- **MATERIAL FOR THE TASK**
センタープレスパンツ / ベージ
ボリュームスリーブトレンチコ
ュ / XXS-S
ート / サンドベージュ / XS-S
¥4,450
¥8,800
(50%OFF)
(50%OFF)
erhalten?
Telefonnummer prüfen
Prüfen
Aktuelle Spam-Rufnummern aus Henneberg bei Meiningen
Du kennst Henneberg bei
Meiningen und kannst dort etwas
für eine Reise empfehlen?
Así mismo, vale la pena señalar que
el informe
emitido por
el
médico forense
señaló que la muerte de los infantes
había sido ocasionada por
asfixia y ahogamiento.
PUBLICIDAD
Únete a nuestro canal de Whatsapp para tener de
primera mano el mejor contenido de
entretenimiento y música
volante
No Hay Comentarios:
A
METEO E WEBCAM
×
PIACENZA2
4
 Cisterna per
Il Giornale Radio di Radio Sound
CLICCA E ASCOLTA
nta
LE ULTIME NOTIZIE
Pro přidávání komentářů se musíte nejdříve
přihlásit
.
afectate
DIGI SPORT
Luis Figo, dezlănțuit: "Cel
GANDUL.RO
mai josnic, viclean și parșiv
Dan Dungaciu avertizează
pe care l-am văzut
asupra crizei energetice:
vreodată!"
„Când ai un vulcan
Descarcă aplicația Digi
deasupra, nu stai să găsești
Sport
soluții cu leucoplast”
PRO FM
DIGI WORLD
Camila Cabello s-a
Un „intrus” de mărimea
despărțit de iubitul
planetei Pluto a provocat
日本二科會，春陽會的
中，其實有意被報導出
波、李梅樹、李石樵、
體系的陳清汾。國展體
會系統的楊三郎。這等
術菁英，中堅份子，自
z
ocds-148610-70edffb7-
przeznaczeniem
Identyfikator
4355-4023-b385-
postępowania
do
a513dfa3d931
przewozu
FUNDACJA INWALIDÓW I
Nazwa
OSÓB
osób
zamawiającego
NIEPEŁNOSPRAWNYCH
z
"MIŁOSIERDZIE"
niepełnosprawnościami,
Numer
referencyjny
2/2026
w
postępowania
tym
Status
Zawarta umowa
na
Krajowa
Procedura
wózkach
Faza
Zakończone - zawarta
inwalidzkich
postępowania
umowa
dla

---

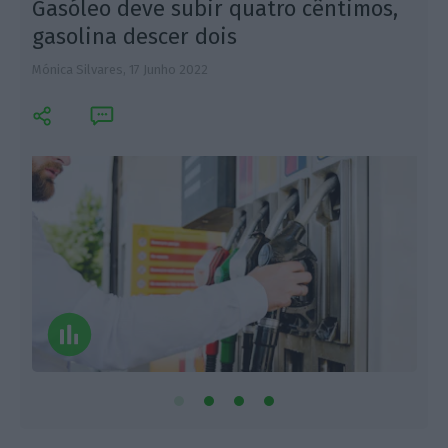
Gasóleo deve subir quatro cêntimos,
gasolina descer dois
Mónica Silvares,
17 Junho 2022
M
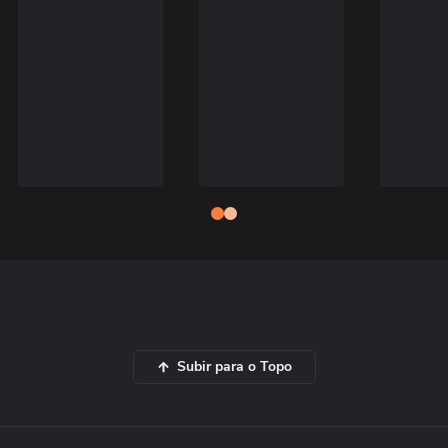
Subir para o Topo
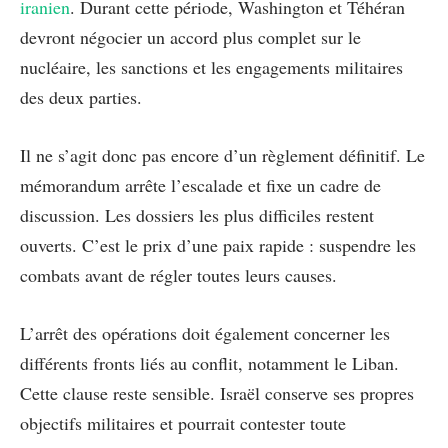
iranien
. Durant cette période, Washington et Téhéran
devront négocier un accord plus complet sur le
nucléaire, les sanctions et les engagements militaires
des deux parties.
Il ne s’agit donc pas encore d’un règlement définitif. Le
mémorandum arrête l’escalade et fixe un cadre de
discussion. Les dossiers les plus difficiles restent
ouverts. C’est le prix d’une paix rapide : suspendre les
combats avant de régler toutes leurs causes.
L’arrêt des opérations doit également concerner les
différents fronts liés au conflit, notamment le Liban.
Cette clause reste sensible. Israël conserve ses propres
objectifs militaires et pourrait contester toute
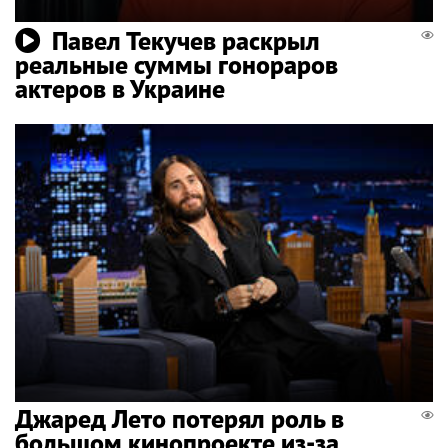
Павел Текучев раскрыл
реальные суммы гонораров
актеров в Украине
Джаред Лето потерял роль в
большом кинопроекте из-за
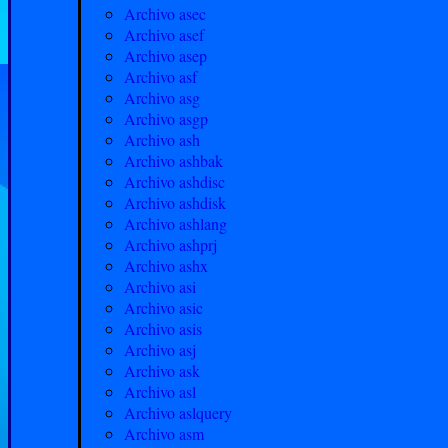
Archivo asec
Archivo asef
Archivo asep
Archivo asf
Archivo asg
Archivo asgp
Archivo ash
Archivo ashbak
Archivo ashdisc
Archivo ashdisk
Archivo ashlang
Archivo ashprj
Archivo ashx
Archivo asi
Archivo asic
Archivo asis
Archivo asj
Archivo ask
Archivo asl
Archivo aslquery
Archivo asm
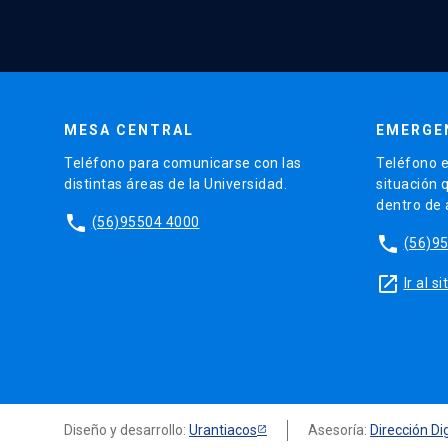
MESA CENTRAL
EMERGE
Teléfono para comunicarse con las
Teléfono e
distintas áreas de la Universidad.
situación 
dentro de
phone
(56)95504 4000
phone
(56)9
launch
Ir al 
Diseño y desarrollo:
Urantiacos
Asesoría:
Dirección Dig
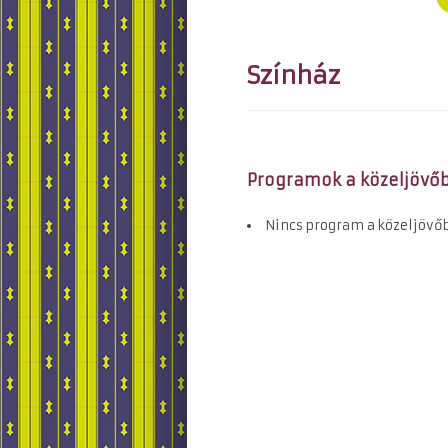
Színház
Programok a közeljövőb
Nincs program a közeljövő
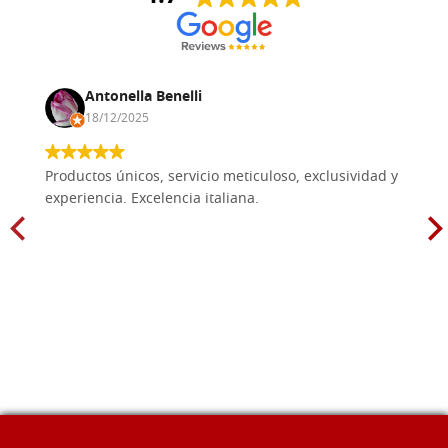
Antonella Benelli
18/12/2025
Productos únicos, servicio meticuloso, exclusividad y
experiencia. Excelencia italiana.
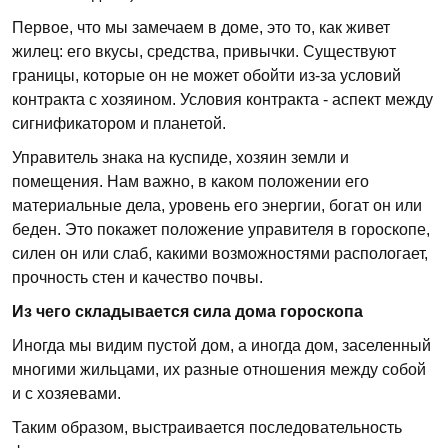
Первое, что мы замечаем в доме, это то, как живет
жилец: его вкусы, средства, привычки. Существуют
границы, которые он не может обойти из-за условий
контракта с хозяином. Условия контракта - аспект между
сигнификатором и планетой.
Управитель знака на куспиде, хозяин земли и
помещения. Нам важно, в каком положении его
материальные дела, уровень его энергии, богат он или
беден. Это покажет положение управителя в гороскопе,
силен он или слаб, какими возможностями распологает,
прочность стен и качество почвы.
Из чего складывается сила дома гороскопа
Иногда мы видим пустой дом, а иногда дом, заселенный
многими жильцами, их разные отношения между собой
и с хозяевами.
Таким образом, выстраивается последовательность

- **WHAT YOU HAVE TO DO**
In the listing above, find the line holding "Archivo asep" and the line holding "Управитель знака на куспиде, хозяин земли и". Reproduce those two lines and all between them exactly, leaving out pictures.

- **RESULT OF THIS TASK**
Archivo asep
Archivo asf
Archivo asg
Archivo asgp
Archivo ash
Archivo ashbak
Archivo ashdisc
Archivo ashdisk
Archivo ashlang
Archivo ashprj
Archivo ashx
Archivo asi
Archivo asic
Archivo asis
Archivo asj
Archivo ask
Archivo asl
Archivo aslquery
Archivo asm
MESA CENTRAL
EMERGE
Teléfono para comunicarse con las
Teléfono e
distintas áreas de la Universidad.
situación 
dentro de
phone
(56)95504 4000
phone
(56)9
launch
Ir al 
Diseño y desarrollo:
Urantiacos
Asesoría:
Dirección Dig
Színház
Programok a közeljövőb
Nincs program a közeljövő
Antonella Benelli
18/12/2025
Productos únicos, servicio meticuloso, exclusividad y
experiencia. Excelencia italiana.
Первое, что мы замечаем в доме, это то, как живет
жилец: его вкусы, средства, привычки. Существуют
границы, которые он не может обойти из-за условий
контракта с хозяином. Условия контракта - аспект между
сигнификатором и планетой.
Управитель знака на куспиде, хозяин земли и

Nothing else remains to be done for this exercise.